Assignment:
The answer must consist of each line below that contains the string "label".

Source records:
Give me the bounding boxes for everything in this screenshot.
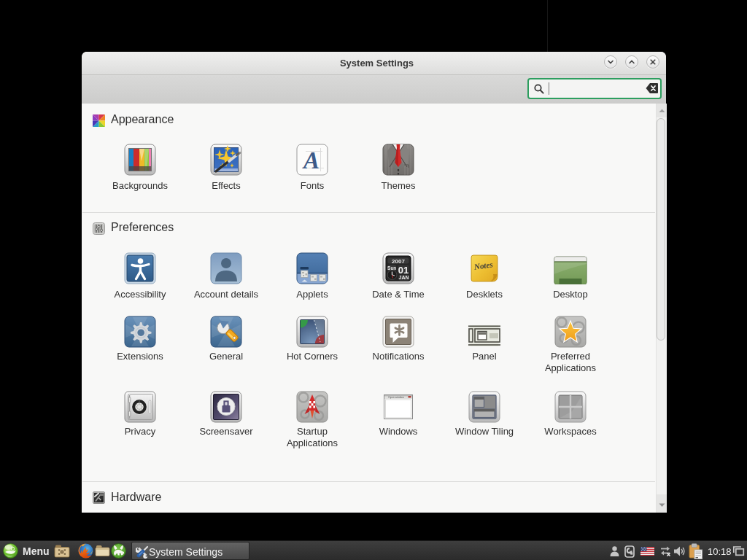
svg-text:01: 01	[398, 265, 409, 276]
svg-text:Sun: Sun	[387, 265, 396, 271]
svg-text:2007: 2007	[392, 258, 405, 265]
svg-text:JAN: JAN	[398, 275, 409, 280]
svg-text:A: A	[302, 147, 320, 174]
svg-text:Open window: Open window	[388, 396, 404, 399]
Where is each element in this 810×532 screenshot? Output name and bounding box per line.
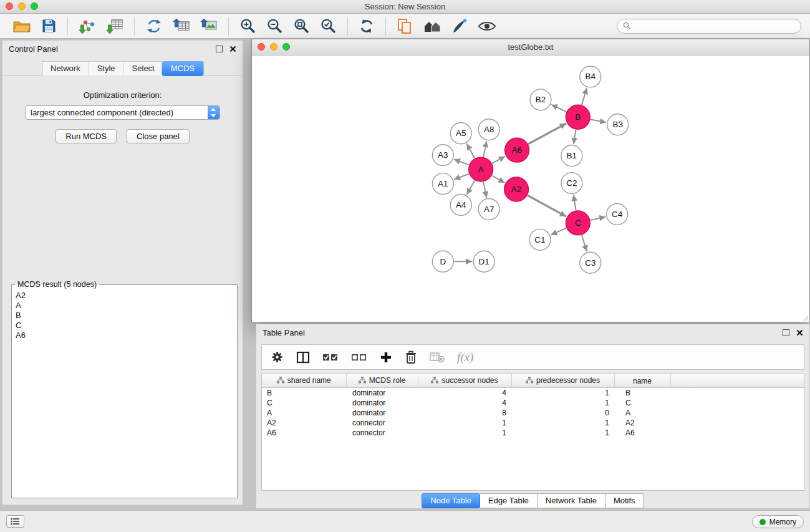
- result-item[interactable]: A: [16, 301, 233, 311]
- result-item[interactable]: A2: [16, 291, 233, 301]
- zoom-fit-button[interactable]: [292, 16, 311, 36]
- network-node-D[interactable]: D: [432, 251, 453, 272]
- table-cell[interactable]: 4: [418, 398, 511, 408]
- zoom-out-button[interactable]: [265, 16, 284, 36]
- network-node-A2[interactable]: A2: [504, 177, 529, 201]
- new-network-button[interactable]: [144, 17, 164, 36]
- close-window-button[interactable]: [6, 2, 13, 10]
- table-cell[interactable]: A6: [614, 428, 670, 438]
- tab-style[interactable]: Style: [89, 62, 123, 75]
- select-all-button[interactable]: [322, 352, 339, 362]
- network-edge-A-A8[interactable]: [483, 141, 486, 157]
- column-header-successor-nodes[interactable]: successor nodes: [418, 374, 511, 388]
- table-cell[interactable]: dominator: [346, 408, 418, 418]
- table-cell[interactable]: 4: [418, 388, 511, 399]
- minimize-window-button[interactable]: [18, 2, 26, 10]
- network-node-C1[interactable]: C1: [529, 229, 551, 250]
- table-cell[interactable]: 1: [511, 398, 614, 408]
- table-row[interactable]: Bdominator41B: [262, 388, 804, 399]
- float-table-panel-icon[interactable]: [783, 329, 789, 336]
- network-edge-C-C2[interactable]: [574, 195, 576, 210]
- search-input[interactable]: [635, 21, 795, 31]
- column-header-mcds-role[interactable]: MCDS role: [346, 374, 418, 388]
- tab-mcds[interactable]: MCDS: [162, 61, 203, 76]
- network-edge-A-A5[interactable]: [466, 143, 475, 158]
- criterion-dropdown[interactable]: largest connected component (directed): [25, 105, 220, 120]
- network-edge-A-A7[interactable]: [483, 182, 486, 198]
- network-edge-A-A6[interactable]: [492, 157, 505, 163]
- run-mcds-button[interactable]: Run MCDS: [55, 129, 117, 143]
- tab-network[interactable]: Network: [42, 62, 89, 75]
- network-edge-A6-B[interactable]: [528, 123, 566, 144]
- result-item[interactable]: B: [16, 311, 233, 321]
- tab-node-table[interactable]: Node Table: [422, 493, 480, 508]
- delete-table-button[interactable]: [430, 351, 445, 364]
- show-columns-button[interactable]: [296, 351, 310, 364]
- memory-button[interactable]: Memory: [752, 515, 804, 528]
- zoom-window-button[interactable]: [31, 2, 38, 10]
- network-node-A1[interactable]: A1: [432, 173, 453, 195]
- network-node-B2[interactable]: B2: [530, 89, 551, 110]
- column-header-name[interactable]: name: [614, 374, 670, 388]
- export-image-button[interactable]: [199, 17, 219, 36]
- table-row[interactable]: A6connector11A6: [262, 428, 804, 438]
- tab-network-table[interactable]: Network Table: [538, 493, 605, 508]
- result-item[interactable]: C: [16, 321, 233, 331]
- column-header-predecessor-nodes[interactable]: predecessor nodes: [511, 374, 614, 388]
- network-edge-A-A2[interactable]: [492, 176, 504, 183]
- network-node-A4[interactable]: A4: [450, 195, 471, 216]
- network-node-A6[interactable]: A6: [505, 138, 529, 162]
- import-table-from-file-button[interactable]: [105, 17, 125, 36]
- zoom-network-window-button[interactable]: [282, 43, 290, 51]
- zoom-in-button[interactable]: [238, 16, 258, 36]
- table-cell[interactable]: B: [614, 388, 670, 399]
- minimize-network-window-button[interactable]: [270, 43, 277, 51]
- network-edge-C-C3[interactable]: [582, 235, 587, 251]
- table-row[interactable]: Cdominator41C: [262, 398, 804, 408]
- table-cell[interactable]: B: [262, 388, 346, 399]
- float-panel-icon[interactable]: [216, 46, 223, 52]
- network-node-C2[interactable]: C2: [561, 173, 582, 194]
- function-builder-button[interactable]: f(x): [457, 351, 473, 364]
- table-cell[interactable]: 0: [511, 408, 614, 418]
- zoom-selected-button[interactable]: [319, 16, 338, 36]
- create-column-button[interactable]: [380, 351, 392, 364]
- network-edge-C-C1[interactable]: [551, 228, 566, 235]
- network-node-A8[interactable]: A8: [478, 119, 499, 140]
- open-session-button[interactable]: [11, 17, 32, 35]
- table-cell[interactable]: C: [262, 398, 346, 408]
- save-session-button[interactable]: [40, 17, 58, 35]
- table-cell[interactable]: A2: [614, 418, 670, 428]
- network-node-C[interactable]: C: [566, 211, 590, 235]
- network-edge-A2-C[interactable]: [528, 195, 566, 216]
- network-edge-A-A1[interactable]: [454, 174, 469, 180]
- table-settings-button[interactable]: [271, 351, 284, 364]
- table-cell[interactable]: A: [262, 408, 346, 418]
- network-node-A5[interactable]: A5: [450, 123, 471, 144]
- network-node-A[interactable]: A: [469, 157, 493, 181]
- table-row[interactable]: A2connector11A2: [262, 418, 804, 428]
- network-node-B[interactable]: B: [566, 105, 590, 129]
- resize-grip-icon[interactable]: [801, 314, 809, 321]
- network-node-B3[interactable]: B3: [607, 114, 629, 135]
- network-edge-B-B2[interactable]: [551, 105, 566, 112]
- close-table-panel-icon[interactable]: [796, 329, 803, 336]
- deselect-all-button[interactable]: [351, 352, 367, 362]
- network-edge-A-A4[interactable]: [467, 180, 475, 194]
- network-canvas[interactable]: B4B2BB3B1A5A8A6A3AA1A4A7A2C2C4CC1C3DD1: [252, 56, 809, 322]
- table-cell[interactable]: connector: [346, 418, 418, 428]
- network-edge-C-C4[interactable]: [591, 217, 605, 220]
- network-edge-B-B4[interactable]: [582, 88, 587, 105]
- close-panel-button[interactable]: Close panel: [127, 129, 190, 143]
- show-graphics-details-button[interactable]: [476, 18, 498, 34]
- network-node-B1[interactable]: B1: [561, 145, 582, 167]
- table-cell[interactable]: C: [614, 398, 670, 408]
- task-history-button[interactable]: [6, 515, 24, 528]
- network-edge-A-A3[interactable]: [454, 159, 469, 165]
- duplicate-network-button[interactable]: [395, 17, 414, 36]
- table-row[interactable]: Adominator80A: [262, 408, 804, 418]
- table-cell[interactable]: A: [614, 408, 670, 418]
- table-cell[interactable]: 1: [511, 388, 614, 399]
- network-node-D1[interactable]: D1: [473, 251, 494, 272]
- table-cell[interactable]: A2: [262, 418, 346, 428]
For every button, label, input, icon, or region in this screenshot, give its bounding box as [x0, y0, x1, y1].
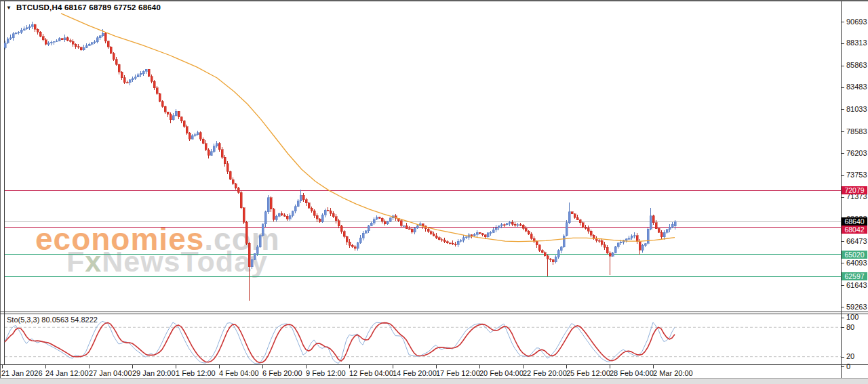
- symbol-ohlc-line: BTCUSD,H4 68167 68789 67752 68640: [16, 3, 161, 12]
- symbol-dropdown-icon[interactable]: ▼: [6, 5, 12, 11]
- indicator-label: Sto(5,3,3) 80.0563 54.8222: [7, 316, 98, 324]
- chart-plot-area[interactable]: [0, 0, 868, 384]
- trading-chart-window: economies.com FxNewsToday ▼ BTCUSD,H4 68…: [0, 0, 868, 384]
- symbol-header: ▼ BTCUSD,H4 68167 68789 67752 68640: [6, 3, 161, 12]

Task output:
For every button, label, input, icon, or region in this screenshot, give its bounding box as [x0, y0, x1, y1].
- indicator-label: Sto(5,3,3) 80.0563 54.8222: [7, 316, 98, 324]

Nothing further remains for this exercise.